#### Dataset records ####

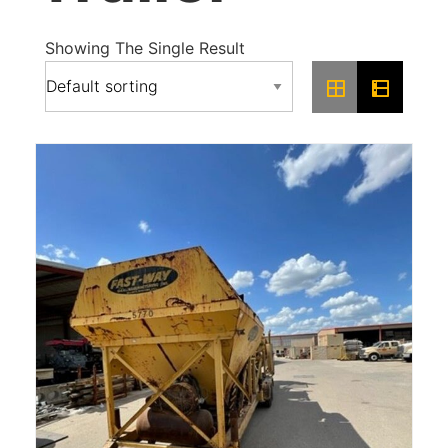
Showing The Single Result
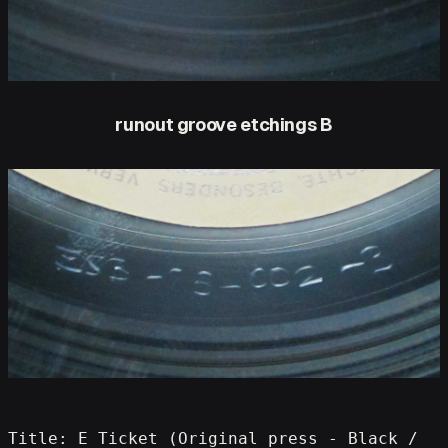
runout groove etchings B
Title: E Ticket (Original press - Black / 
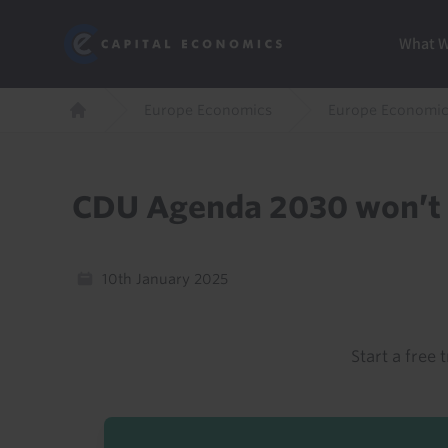
Skip
Marketi
Capital Economics
to
Menu
What 
main
content
Breadcrumb
Europe Economics
Europe Economic
Home
CDU Agenda 2030 won’t 
10th January 2025
Start a free t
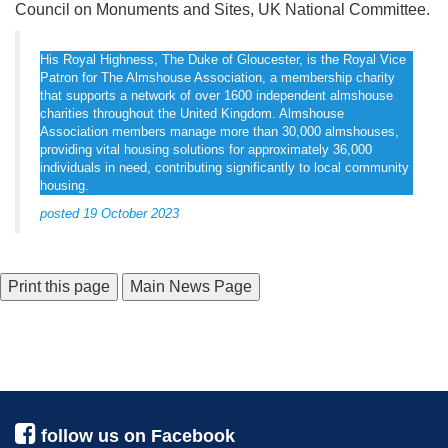
Council on Monuments and Sites, UK National Committee.
His Royal Highness, The Duke of Gloucester, is the Royal Vice
Patron for The Almshouse Association, a membership charity
that supports a network of over 1600 independent almshouse
charities throughout the United Kingdom. Almshouse
Association members manage more than 30,000 almshouses,
providing vital housing solutions for approximately 36,000
individuals in need, contributing significantly to local community
housing.
posted 19 October 2023
Main News Page
follow us on Facebook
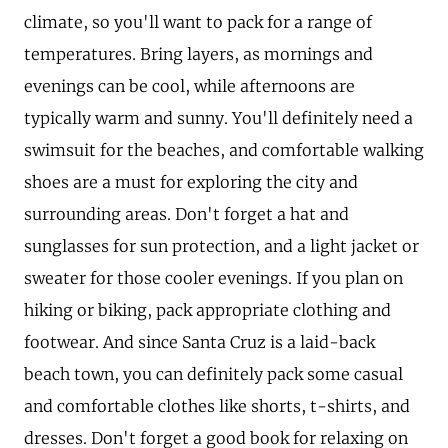
climate, so you'll want to pack for a range of
temperatures. Bring layers, as mornings and
evenings can be cool, while afternoons are
typically warm and sunny. You'll definitely need a
swimsuit for the beaches, and comfortable walking
shoes are a must for exploring the city and
surrounding areas. Don't forget a hat and
sunglasses for sun protection, and a light jacket or
sweater for those cooler evenings. If you plan on
hiking or biking, pack appropriate clothing and
footwear. And since Santa Cruz is a laid-back
beach town, you can definitely pack some casual
and comfortable clothes like shorts, t-shirts, and
dresses. Don't forget a good book for relaxing on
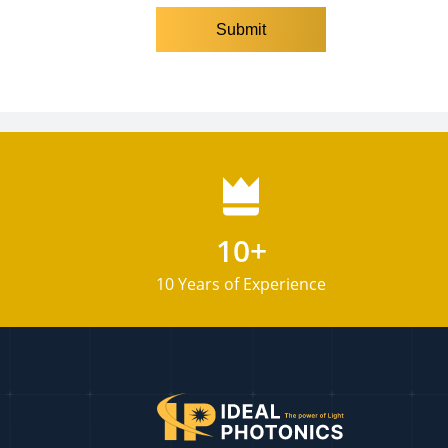
10+
10 Years of Experience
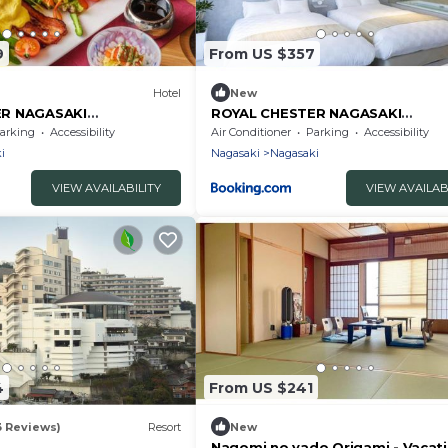
9
From US $357
Hotel
New
ER NAGASAKI
ROYAL CHESTER NAGASAKI
 - Vacation STAY 25616v
hotel&retreat - Vacation STAY 30
arking
Accessibility
Air Conditioner
Parking
Accessibility
i
Nagasaki
Nagasaki
VIEW AVAILABILITY
VIEW AVAILAB
4
From US $241
3 Reviews)
Resort
New
Nagomi no yado Origami - Vacat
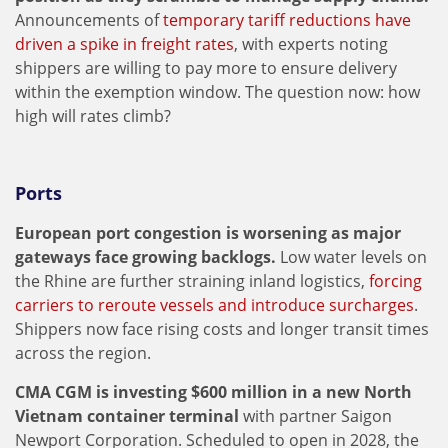
Announcements of
temporary tariff reductions have
driven a spike in freight rates
, with experts noting
shippers are willing to pay more to ensure delivery
within the exemption window. The question now: how
high will rates climb?
Ports
European port congestion is worsening as major
gateways face growing backlogs.
Low water levels on
the Rhine are further straining inland logistics,
forcing
carriers to reroute vessels and introduce surcharges
.
Shippers now face rising costs and longer transit times
across the region.
CMA CGM is investing $600 million in a new North
Vietnam container terminal
with partner Saigon
Newport Corporation. Scheduled to open in 2028, the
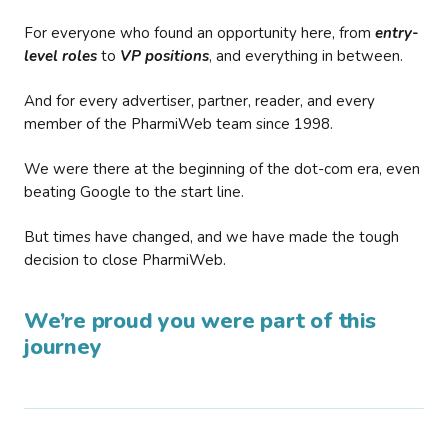
For everyone who found an opportunity here, from
entry-
level roles
to
VP positions
, and everything in between.
And for every advertiser, partner, reader, and every
member of the PharmiWeb team since 1998.
We were there at the beginning of the dot-com era, even
beating Google to the start line.
But times have changed, and we have made the tough
decision to close PharmiWeb.
We’re proud you were part of this
journey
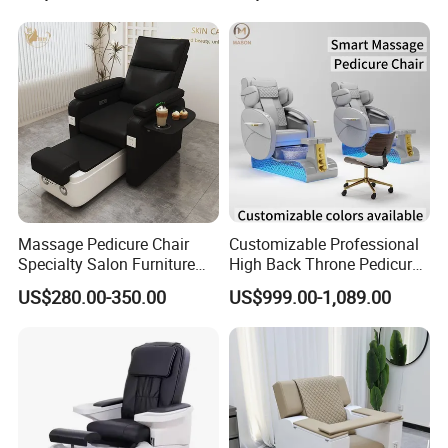
Massage Pedicure Chair
Customizable Professional
Specialty Salon Furniture
High Back Throne Pedicure
Nail Foot Massage SPA
Chair Automatic Drainage
US$280.00-350.00
US$999.00-1,089.00
Multi-Function Electric
for Nail Salon SPA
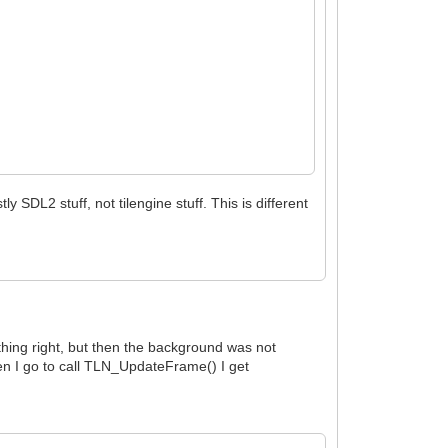
y SDL2 stuff, not tilengine stuff. This is different
ything right, but then the background was not
hen I go to call TLN_UpdateFrame() I get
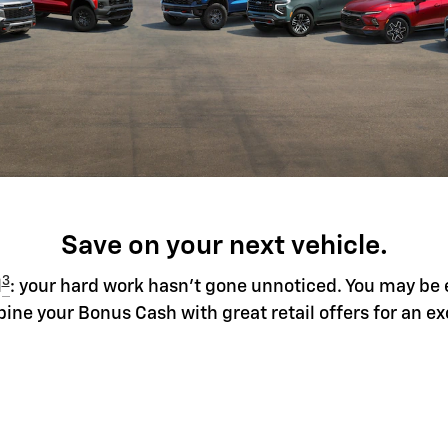
Save on your next vehicle.
3
l
: your hard work hasn't gone unnoticed. You may be 
ine your Bonus Cash with great retail offers for an ex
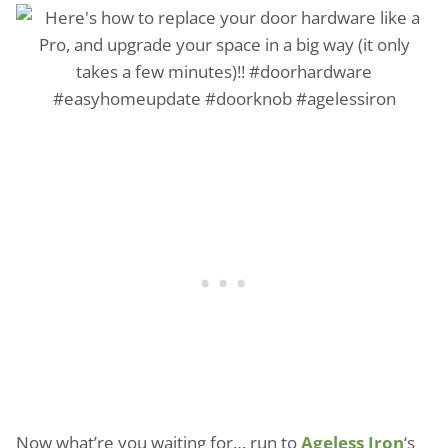
Now what’re you waiting for… run to
Ageless Iron
‘s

####

• Task to complete:
Omitting all images, retype each line of the records precisely.

• Answer space:
Showing The Single Result
runout groove etchings B
Title: E Ticket (Original press - Black / 
Skip
Marketi
Capital Economics
to
Menu
What 
main
content
Breadcrumb
Europe Economics
Europe Economic
Home
CDU Agenda 2030 won’t 
10th January 2025
Start a free t
Council on Monuments and Sites, UK National Committee.
His Royal Highness, The Duke of Gloucester, is the Royal Vice
Patron for The Almshouse Association, a membership charity
that supports a network of over 1600 independent almshouse
charities throughout the United Kingdom. Almshouse
Association members manage more than 30,000 almshouses,
providing vital housing solutions for approximately 36,000
individuals in need, contributing significantly to local community
housing.
posted 19 October 2023
Main News Page
follow us on Facebook
climate, so you'll want to pack for a range of
temperatures. Bring layers, as mornings and
evenings can be cool, while afternoons are
typically warm and sunny. You'll definitely need a
swimsuit for the beaches, and comfortable walking
shoes are a must for exploring the city and
surrounding areas. Don't forget a hat and
sunglasses for sun protection, and a light jacket or
sweater for those cooler evenings. If you plan on
hiking or biking, pack appropriate clothing and
footwear. And since Santa Cruz is a laid-back
beach town, you can definitely pack some casual
and comfortable clothes like shorts, t-shirts, and
dresses. Don't forget a good book for relaxing on
10+
10 Years of Experience
9
From US $357
Hotel
New
ER NAGASAKI
ROYAL CHESTER NAGASAKI
 - Vacation STAY 25616v
hotel&retreat - Vacation STAY 30
arking
Accessibility
Air Conditioner
Parking
Accessibility
i
Nagasaki
Nagasaki
VIEW AVAILABILITY
VIEW AVAILAB
4
From US $241
3 Reviews)
Resort
New
Nagomi no yado Origami - Vacat
Announcements of
temporary tariff reductions have
driven a spike in freight rates
, with experts noting
shippers are willing to pay more to ensure delivery
within the exemption window. The question now: how
high will rates climb?
Ports
European port congestion is worsening as major
gateways face growing backlogs.
Low water levels on
the Rhine are further straining inland logistics,
forcing
carriers to reroute vessels and introduce surcharges
.
Shippers now face rising costs and longer transit times
across the region.
CMA CGM is investing $600 million in a new North
Vietnam container terminal
with partner Saigon
Newport Corporation. Scheduled to open in 2028, the
For everyone who found an opportunity here, from
entry-
level roles
to
VP positions
, and everything in between.
And for every advertiser, partner, reader, and every
member of the PharmiWeb team since 1998.
We were there at the beginning of the dot-com era, even
beating Google to the start line.
But times have changed, and we have made the tough
decision to close PharmiWeb.
We’re proud you were part of this
journey
Massage Pedicure Chair
Customizable Professional
Specialty Salon Furniture
High Back Throne Pedicure
Nail Foot Massage SPA
Chair Automatic Drainage
US$280.00-350.00
US$999.00-1,089.00
Multi-Function Electric
for Nail Salon SPA
y SDL2 stuff, not tilengine stuff. This is different
ything right, but then the background was not
hen I go to call TLN_UpdateFrame() I get
Save on your next vehicle.
3
l
: your hard work hasn't gone unnoticed. You may be 
ine your Bonus Cash with great retail offers for an ex
Now what’re you waiting for… run to
Ageless Iron
‘s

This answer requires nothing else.